State v. Newton

39 Wash. 491 | Wash. | 1905

Root, J.

Appellant was prosecuted upon an information charging him with practicing dentistry, in that he did “treat a disease and lesion of the human teeth and did correct malpositions of the human teeth and jaws of one Mrs. Eliza Agutter.” Erom a judgment of conviction, he appeals to this court.

The information was filed May 2, 1904. The evidence shows that in March, 1903, appellant was working in the dental office of one Dr. Brown. Mrs. Agutter, at that time and prior thereto, had dental work done therein, and procured a set of false teeth. As they did not fit properly, she returned to the same office some time after getting the teeth, and had another impression taken and a new set of teeth made. This work, she says, was done by appellant. She fixes the time very positively as being July, 1904. She had no natural teeth at that time. She says appellant did *493nothing at this time except to take a plaster impression of her jaws and fit the new teeth.

Appellant and six or seven witnesses testified to the effect that appellant was not connected with Dr. Brown’s office during the month of July, 1904, but that he had removed to Everett in June of that year, and was engaged in a dental office in the latter city during July. Appellant testifies positively that he last saw Mrs. Agutter in March; that he did not take the impression testified to by her, nor make the second set of teeth concerning which she testified. After the testimony of appellant and his witnesses was in, Mrs. Agutter, upon rebuttal, testified that the work in question was done “after May.” Appellant contends that the work he did for Mrs. Agutter was completed more than one year prior to the filing of the information, and that the prosecution is consequently barred by the statute of limitations.

This was a question of fact and, ordinarily, the verdict of the jury thereupon would be conclusive in a case of conflicting, material and competent evidence. But we cannot escape the conclusion that the facts here constitute a case coming within the exception to the rule. Mrs. Agutter, in the ease in chief, fixed the time positively as being in July. She remembered it distinctly, as she says, because it was about the end of the “berrying” season.- Upon rebuttal, her attention being called to the matter, she answered a leading question by saying that the time was “after May.” This has the appearance of a modification of her evidence to avoid the effect of the testimony of the many witnesses who swore that appellant was not in Dr. Brown’s office in July, but was in business during all of that month in Everett. The evidence of these numerous witnesses was consistent, straightforward and remained unshaken. In view of this fact, and in view of the fact that Mrs.
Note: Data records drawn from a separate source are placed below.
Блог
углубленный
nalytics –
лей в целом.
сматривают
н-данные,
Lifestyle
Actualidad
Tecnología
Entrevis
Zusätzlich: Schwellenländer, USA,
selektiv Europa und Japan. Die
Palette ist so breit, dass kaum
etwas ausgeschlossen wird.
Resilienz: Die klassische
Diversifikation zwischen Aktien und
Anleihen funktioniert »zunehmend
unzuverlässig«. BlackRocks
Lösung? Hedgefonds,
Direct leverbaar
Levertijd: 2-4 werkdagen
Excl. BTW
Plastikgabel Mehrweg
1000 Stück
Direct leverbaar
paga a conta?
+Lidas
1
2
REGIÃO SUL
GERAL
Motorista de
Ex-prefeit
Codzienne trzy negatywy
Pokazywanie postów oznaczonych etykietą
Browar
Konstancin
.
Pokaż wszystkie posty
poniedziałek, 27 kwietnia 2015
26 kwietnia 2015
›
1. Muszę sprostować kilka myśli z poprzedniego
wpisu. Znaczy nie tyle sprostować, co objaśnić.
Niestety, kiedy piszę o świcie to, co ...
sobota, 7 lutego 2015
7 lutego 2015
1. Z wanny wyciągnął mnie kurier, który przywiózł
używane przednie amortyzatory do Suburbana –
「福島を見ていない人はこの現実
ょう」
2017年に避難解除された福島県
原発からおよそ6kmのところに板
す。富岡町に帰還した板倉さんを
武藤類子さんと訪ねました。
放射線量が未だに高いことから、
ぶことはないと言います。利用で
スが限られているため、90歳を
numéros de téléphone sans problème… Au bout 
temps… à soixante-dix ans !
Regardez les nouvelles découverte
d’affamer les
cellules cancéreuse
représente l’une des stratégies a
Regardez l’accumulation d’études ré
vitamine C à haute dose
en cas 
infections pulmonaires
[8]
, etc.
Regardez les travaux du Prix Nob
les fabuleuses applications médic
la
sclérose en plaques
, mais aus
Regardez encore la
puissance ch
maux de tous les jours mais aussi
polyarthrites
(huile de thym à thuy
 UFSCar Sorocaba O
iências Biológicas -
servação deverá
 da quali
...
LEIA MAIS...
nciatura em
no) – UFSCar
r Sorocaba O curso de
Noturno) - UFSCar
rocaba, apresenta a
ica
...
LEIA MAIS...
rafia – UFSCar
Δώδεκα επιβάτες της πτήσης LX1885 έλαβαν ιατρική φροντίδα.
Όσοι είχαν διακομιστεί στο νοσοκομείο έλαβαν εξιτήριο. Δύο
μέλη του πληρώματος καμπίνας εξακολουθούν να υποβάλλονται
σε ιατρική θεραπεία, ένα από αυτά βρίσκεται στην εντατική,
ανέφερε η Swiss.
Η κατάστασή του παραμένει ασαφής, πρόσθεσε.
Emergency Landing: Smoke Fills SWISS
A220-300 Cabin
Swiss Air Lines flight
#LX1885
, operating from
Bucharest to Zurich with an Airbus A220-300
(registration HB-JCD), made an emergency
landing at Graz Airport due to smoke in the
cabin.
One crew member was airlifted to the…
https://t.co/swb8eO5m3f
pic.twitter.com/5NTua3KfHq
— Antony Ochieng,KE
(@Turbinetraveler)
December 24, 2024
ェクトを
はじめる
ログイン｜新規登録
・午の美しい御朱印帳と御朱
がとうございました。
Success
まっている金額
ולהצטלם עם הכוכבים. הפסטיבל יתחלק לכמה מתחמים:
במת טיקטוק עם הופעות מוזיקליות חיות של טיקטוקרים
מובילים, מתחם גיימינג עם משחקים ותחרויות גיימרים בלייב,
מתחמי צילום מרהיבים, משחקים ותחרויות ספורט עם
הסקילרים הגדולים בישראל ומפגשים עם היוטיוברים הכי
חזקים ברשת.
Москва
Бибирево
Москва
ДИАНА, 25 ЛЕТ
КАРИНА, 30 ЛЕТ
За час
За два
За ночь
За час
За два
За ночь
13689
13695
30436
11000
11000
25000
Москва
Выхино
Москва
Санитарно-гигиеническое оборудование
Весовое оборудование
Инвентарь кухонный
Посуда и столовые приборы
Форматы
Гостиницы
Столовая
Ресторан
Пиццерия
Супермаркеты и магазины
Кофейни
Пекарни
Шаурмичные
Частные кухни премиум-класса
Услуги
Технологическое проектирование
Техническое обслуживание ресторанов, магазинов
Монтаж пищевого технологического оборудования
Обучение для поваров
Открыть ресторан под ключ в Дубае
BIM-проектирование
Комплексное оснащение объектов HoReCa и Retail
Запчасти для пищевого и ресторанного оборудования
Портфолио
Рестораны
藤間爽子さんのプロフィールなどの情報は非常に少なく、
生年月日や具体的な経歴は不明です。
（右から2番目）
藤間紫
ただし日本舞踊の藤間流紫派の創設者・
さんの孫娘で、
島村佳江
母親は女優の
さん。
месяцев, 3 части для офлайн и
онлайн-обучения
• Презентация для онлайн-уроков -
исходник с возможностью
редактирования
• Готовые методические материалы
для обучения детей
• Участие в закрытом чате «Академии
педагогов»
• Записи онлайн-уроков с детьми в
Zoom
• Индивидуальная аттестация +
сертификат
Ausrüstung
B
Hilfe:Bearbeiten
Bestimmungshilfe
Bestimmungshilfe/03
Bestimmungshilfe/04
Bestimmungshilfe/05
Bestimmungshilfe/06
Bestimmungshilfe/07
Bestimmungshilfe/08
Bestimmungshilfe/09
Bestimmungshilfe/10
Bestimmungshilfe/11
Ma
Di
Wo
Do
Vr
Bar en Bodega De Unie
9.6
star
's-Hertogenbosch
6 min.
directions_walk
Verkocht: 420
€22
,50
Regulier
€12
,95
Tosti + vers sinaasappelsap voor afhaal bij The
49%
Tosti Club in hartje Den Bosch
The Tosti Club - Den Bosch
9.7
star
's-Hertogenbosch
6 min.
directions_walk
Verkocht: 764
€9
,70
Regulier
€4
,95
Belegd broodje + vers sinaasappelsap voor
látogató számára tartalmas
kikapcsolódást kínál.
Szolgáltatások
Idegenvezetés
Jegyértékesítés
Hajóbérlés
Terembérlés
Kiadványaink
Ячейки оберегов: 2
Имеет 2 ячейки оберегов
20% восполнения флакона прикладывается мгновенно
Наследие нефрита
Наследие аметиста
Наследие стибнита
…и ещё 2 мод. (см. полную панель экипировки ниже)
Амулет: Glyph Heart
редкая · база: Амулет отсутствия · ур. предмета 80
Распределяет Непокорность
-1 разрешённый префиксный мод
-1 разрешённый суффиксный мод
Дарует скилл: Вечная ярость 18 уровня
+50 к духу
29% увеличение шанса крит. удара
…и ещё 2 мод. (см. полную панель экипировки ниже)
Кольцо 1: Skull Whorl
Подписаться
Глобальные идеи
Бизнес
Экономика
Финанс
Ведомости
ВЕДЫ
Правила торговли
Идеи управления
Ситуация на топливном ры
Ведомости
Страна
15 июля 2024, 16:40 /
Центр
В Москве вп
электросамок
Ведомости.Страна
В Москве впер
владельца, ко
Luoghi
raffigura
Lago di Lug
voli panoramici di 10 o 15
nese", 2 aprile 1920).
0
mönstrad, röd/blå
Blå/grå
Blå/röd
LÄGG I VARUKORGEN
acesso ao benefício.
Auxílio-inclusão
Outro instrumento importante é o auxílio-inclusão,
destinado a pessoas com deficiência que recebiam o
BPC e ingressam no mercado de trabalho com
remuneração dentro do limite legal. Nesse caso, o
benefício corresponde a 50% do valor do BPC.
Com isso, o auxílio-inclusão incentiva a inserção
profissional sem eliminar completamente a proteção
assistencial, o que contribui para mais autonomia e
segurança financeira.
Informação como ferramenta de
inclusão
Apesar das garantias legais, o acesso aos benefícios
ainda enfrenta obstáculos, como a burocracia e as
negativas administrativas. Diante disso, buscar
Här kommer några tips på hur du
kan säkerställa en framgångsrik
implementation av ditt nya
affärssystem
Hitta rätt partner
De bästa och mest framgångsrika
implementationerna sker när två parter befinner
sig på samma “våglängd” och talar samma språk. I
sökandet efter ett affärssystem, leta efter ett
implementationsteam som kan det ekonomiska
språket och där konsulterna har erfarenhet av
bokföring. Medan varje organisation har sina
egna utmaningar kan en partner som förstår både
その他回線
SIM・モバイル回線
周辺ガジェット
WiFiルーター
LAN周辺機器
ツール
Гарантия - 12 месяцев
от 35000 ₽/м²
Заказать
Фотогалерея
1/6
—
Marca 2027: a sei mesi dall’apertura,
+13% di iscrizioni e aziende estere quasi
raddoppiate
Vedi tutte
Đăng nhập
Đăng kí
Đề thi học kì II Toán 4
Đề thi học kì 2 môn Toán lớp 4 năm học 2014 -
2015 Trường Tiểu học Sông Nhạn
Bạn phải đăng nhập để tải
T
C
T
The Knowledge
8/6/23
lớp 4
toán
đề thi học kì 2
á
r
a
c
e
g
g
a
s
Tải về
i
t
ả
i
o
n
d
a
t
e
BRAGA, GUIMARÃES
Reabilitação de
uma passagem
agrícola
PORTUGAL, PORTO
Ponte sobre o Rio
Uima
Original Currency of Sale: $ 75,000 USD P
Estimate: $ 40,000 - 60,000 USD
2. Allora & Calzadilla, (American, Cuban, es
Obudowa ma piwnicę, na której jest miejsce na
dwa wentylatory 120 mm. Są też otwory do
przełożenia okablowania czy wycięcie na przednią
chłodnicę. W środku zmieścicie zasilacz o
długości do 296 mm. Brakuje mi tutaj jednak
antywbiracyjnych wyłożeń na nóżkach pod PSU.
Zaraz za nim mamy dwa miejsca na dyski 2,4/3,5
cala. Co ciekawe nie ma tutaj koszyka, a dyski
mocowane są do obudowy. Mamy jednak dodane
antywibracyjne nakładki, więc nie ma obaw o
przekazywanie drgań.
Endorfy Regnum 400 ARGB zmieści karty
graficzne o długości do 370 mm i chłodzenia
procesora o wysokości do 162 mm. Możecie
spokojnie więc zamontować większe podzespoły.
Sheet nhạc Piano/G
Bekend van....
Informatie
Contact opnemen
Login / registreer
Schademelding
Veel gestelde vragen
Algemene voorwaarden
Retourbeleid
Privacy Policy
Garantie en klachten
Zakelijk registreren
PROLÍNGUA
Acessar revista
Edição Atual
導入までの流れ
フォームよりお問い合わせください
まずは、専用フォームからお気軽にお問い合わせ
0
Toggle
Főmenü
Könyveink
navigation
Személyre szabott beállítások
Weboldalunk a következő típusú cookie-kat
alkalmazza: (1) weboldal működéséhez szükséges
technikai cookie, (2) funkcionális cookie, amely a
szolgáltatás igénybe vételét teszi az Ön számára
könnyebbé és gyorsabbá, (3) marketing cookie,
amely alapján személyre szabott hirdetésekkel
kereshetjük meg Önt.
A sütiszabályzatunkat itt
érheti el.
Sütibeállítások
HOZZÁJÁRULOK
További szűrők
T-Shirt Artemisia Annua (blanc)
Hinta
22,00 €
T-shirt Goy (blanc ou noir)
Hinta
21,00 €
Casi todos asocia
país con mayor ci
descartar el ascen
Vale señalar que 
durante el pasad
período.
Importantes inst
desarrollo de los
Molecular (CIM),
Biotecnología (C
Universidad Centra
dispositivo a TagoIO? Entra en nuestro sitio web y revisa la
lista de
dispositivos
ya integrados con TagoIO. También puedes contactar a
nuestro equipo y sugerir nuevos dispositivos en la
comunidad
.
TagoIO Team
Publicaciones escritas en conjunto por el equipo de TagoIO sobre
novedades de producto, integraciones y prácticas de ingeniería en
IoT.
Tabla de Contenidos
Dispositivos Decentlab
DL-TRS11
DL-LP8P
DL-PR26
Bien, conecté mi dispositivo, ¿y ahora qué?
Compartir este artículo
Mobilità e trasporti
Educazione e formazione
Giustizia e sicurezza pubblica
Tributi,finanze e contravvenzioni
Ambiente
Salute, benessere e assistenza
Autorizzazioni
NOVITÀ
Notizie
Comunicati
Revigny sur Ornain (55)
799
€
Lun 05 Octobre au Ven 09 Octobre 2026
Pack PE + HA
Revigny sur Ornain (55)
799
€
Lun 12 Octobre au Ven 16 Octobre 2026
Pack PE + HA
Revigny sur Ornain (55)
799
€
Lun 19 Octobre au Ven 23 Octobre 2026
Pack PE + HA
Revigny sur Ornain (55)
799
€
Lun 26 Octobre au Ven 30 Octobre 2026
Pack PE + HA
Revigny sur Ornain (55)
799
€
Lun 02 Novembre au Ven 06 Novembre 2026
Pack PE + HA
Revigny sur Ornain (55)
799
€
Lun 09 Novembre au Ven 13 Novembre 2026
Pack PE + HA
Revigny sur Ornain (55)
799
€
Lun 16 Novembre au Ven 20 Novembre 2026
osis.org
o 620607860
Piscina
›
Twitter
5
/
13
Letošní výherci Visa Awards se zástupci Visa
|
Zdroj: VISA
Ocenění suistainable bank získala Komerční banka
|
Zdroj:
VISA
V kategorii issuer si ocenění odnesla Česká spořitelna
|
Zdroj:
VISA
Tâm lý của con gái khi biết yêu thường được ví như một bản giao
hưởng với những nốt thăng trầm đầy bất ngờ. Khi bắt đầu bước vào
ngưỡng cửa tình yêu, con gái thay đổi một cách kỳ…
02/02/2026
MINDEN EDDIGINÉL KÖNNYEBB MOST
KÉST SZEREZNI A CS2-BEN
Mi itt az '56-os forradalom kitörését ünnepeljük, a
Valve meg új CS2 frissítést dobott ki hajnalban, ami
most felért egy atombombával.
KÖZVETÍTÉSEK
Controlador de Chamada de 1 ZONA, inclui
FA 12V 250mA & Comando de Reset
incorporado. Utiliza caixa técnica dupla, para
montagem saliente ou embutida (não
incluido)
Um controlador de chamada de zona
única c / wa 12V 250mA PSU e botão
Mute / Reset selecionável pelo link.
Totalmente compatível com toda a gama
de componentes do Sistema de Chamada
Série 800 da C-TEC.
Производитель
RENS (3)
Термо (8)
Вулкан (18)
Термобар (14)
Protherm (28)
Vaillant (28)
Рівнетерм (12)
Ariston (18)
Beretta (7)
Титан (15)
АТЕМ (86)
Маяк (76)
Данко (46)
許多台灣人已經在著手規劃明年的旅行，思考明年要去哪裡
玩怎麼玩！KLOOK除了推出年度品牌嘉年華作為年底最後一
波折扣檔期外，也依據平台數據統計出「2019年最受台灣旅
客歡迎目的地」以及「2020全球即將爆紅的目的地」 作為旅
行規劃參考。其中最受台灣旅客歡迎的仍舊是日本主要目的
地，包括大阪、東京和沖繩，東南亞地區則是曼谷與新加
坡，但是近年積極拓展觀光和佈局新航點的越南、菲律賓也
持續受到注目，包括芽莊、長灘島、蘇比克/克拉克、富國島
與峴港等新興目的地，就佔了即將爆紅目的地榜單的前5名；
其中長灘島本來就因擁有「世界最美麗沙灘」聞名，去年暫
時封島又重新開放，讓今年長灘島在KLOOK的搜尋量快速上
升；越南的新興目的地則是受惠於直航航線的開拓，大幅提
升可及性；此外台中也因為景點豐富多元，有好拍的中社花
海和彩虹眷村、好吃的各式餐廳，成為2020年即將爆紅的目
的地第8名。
Agutter’s evidence is uncorroborated and unsatisfactory on this point, and that, having -visited the office at various times prior to getting the first set of false teeth, she could readily have become *494confused or mistaken as to the date or operator, we think there is strong reason to believe that she was mistaken, either as to the person or as to the time-. In either event, we are satisfied that the verdict is against the overwhelming weight of the evidence, and should have been set aside by the trial court.

While courts must hesitate before disturbing verdicts based upon conflicting evidence, yet it must be remembered that the observance of this rule, like that of all others, was intended to subserve the ends of justice, and where, in a given ease, it is perfectly evident that it will not 'so do, its binding force should not avail. The presumption of innocence follows one charged with crime until, by the evidence, he is shown guilty beyond a reasonable doubt. The burden was upon the state to show the commission of the offense charged herein, within one year prior to the filing of the information. The evidence was such upon this question that we can find nothing to’ justify the verdict. In such a case it is self-evident that some improper influence or motive must have actuated the jury, or that it in some manner made a prejudicial error. Where this is true, the injured party has not had a fair trial, which is the privilege and right of every suitor.

It is contended by appellant that the acts testified to did not constitute the practice of dentistry, as alleged in the information. Did the taking of the impression, the making of false teeth, and the fitting thereof in the mouth, constitute a correction of a “malposition,” or of “malpositions,” of the jaws? This is the question. As to whether or not making the teeth or taking the impression would, each separately or together, constitute this, we do not decide. But taken together with the actual fitting and adjustment to the jaws, we hold that it constitutes a “correction of malposition of the jaws,” within the meaning of the statute.

Some errors are assigned upon the introduction" of evi*495denee. The matters complained of will probably not occur upon a new trial.

On account of the unsatisfactory character of the evidence as to the time of the occurrences testified to by the state’s witness, the judgment of the honorable superior court is reversed, and the case remanded for a new trial.

Mount, O. J., Hadley, Budkin, and Crow, JJ., concur.

Fullerton, J. (dissenting)—I dissent. It is a usurpation of power for this court to judge of the weight and sufficiency of the evidence on an appeal from a judgment of conviction in a criminal case.